*Work task:* Write out all entries word for word.

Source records
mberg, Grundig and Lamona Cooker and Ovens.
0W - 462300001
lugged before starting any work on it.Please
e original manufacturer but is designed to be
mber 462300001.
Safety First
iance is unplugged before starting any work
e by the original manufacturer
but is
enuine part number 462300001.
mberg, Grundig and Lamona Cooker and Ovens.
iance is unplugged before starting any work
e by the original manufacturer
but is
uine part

*Answer to this exercise:*
mberg, Grundig and Lamona Cooker and Ovens.
0W - 462300001
lugged before starting any work on it.Please
e original manufacturer but is designed to be
mber 462300001.
Safety First
iance is unplugged before starting any work
e by the original manufacturer
but is
enuine part number 462300001.
mberg, Grundig and Lamona Cooker and Ovens.
iance is unplugged before starting any work
e by the original manufacturer
but is
uine part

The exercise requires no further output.